Piper Comanche Tip Tanks
The PA-24 Comanche is a fine airplane, but for the first three years of its production, it held only 60 gallons of fuel, not quite enough for the 250-hp version, which is the reason an extra 30 gallons became available in auxiliary wing tanks by 1961. On the early Comanches, one frequently sees Osborne tip tank installations holding 15 gallons each, and they are sometimes found even when the optional 90-gallon fuel system is installed. The Twin Comanche is also a favorite target for adding wingtip tanks. According to GAMI, very few of the Osborne systems for Navions or Comanches were sold in recent years. The new owners will support existing installations with parts and tech support for as long as possible.
More Range For Cessnas
While other options have been pursued for adding fuel capacity to Cessnas, most notably Dave Blanton’s 17-gallon Javelin baggage compartment tank in C-170s, the most successful kits are those from Flint Aero in El Cajon, California. Flint tips, as they are frequently called, have been around since 1967 and are seen on Cessnas all over the world. They mimic the look of standard Cessna wing profiles instead of adding a bubble on the end of the wing. As with other tip systems, an electric pump moves the fuel to the standard tanks after room is obtained.

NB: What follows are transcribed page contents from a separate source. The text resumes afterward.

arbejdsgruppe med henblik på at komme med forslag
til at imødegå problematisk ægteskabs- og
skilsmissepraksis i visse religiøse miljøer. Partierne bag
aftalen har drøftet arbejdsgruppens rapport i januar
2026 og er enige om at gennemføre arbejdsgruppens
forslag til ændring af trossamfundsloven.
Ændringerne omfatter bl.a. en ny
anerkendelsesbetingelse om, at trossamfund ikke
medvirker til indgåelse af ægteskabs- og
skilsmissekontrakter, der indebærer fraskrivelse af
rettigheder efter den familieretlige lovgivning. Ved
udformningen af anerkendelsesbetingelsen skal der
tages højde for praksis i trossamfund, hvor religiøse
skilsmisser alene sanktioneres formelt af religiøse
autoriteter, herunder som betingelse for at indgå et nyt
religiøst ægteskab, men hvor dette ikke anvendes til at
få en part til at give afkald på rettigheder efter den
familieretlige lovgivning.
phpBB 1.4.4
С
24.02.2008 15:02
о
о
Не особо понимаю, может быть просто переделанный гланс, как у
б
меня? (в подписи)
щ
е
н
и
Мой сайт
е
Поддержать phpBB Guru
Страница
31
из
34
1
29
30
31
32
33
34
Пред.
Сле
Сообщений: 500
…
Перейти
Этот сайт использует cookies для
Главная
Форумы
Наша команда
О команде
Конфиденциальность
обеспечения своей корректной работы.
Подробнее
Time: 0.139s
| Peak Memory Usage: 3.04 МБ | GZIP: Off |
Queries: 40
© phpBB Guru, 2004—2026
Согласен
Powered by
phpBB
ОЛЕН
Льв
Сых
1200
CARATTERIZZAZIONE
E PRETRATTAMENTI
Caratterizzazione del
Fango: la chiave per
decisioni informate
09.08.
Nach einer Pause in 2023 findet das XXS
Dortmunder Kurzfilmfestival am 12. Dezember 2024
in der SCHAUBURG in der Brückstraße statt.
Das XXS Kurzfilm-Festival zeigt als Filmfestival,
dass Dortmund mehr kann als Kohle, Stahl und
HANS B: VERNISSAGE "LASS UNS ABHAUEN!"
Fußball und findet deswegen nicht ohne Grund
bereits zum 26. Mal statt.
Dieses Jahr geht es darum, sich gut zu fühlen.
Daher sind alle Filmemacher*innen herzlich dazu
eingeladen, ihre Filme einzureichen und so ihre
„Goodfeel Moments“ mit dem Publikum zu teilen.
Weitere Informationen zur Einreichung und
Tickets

Flint Aero’s kits result in added wingspan in some cases by locating the tank in an extension of the stock wing, which results in improved climb performance. Many Flint tanks, however, can be internal, preserving the original wingspan by removing the close-out rib and slipping the fiberglass tank inside the wing.
Approval for legacy Cessnas covers the 150/152, strut-braced 170 and 180 series, and some older 210s. These internal tanks add a total of 23 usable gallons at the cost of 34 pounds of additional empty weight. Estimated time required for the installation is 45 to 60 hours. An average cost of the conversion is around $10,000.
Cantilever-wing Cessna 210s, particularly the turbocharged models, can benefit from the addition of Flint Aeros’ wet wingtips. They add a total of 32.5 gallons and increase overall wingspan by 26 inches, which improves high-altitude performance. Pre-1972 airplanes pick up an extra 400 pounds of gross weight. Kit cost is $19,307, with 55 to 70 hours required for installation.
Cessna 182s and 210s are probably the most likely models to carry Flint auxiliary fuel systems, although bush operators also like more gas for their 206 and 180/185 airplanes. The lighter end of the Cessna line doesn’t see as much need for add-on fuel unless bigger engines find their way into the cowling. That said, Skyhawks with standard 42-gallon tanks, rather than later-optional 52-gallon supply (inherited from the Model 175), do find themselves short-changed in even a light headwind.
Other Aux Tank Options
Ingenuity abounds, it seems, when it comes to putting extra fuel into airplanes. Not all approvals are applicable to other aircraft models in a series, and some of the older STCs are no longer supported. If considering the purchase of an airplane with existing aux tank modifications, be sure to get all the paperwork and check out the availability of parts, if needed.
In all cases, the value of an auxiliary fuel system will be related to the existence of an STC holder that’s still in business. Orphan equipment adds little to resale worth. Check out the opinions on type-club forums to see what other owners say about their modifications. Extra fuel is worth a lot when you’re struggling to get home against a stiff headwind.